BALLE is an acronym that stands for Business Alliance for Local Living Economies. Localism is the name given to the means of achieving local living economies. It is about building communities that healthier and more sustainable – backed by local economies that are stronger and more resilient. The goal is real prosperity for all – through the following directives:

  • use regional resources to meet our needs
  • recognize that we’re all better off, when we’re all better off
  • build the New Economy where we live
  • reconnect eaters with farmers, investors with entrepreneurs, and business owners with communities
  • expand and diversify local ownership
  • develop policies to create more wealth per capital, more jobs and greater personal accountability
  • transform key industries into localized, sustainable, green- and community-focused industries
  • acknowledge the systemic relationship between the main industry sectors

Slow Money Principles

“In order to enhance food security, food safety and food access; improve nutrition and health; promote cultural, ecological and economic diversity; and accelerate the transition from an economy based on extraction and consumption to an economy based on preservation and restoration, we do hereby affirm the following Slow Money Principles:”
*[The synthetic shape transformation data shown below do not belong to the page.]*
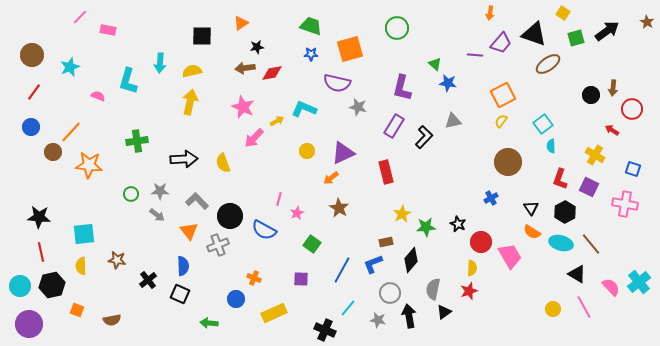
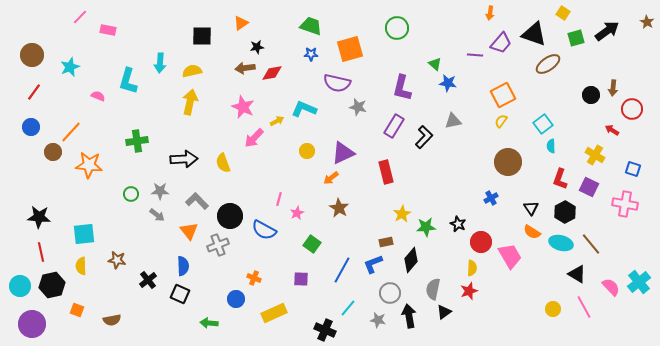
purple circle at (29, 324): moved 3 px right
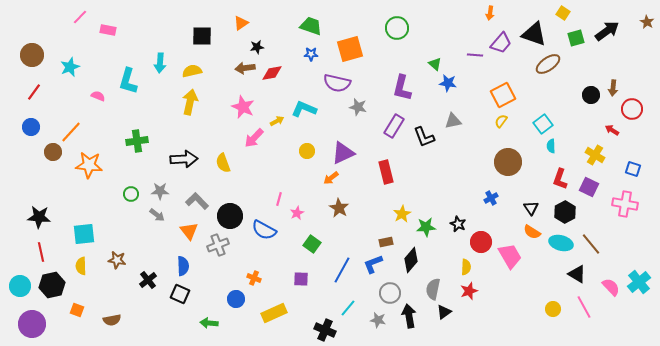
black L-shape at (424, 137): rotated 115 degrees clockwise
yellow semicircle at (472, 268): moved 6 px left, 1 px up
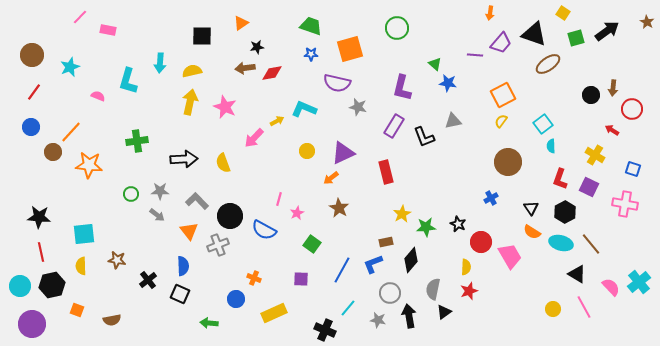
pink star at (243, 107): moved 18 px left
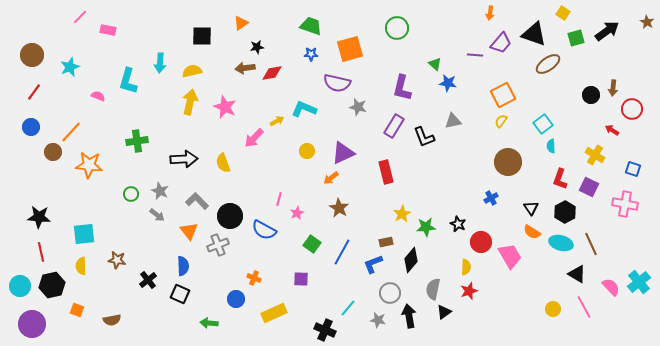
gray star at (160, 191): rotated 24 degrees clockwise
brown line at (591, 244): rotated 15 degrees clockwise
blue line at (342, 270): moved 18 px up
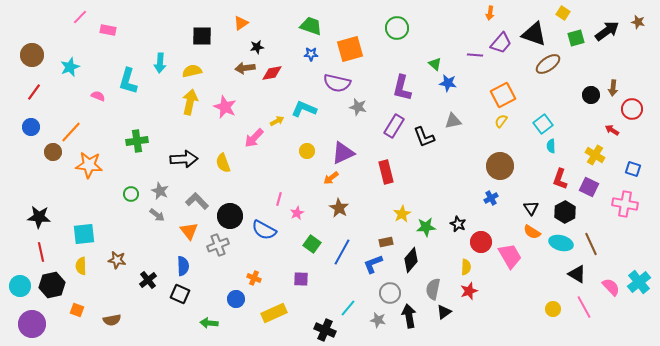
brown star at (647, 22): moved 9 px left; rotated 16 degrees counterclockwise
brown circle at (508, 162): moved 8 px left, 4 px down
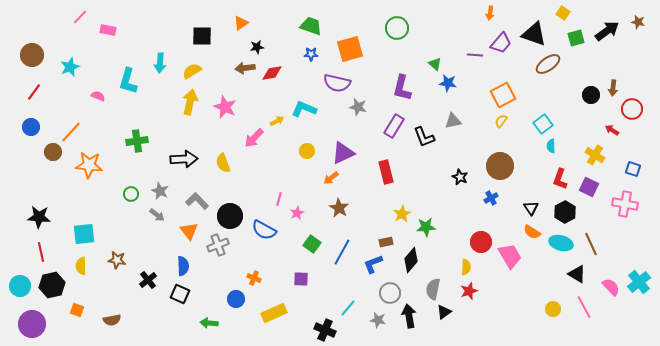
yellow semicircle at (192, 71): rotated 18 degrees counterclockwise
black star at (458, 224): moved 2 px right, 47 px up
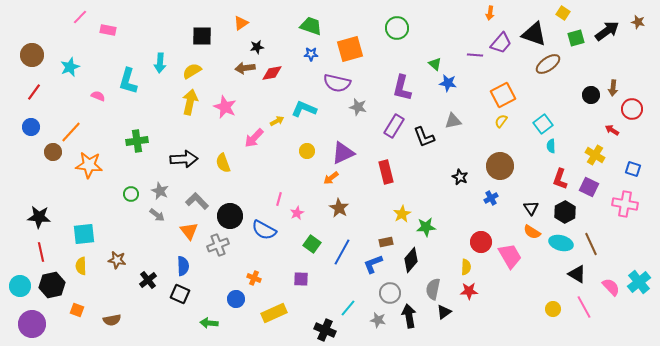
red star at (469, 291): rotated 18 degrees clockwise
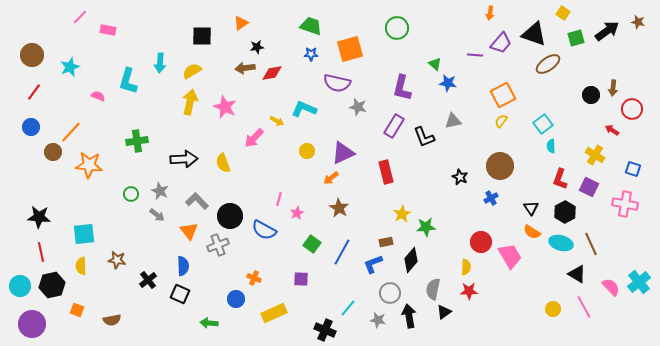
yellow arrow at (277, 121): rotated 56 degrees clockwise
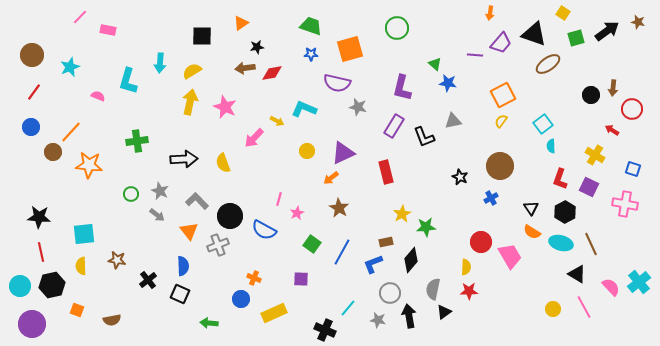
blue circle at (236, 299): moved 5 px right
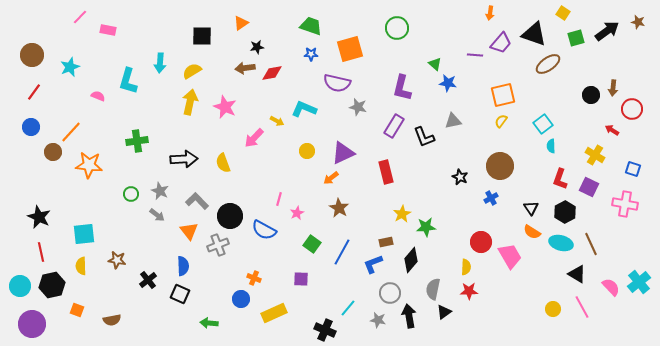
orange square at (503, 95): rotated 15 degrees clockwise
black star at (39, 217): rotated 20 degrees clockwise
pink line at (584, 307): moved 2 px left
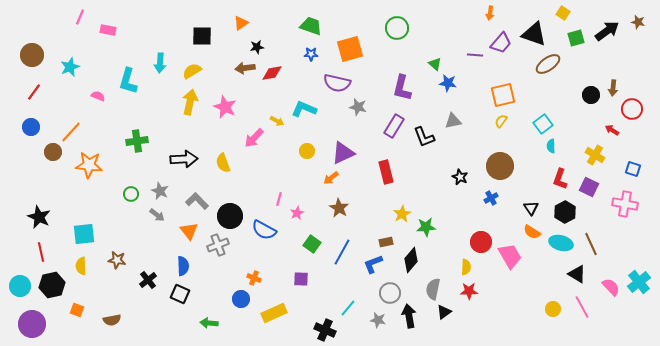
pink line at (80, 17): rotated 21 degrees counterclockwise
I. We must bring money back down to earth.

II. There is such a thing as money that is too fast, companies that are too big, finance that is too complex. Therefore, we must slow our money down — not all of it, of course, but enough to matter.

III. The 20th Century was the era of Buy Low/Sell High and Wealth Now/Philanthropy Later—what one venture capitalist called “the largest legal accumulation of wealth in history.” The 21st Century will be the era of nurture capital, built around principles of carrying capacity, care of the commons, sense of place and non-violence.

IV. We must learn to invest as if food, farms and fertility mattered. We must connect investors to the places where they live, creating vital relationships and new sources of capital for small food enterprises.

V. Let us celebrate the new generation of entrepreneurs, consumers and investors who are showing the way from Making A Killing to Making a Living.

VI. Paul Newman said, “I just happen to think that in life we need to be a little like the farmer who puts back into the soil what he takes out.” Recognizing the wisdom of these words, let us begin rebuilding our economy from the ground up.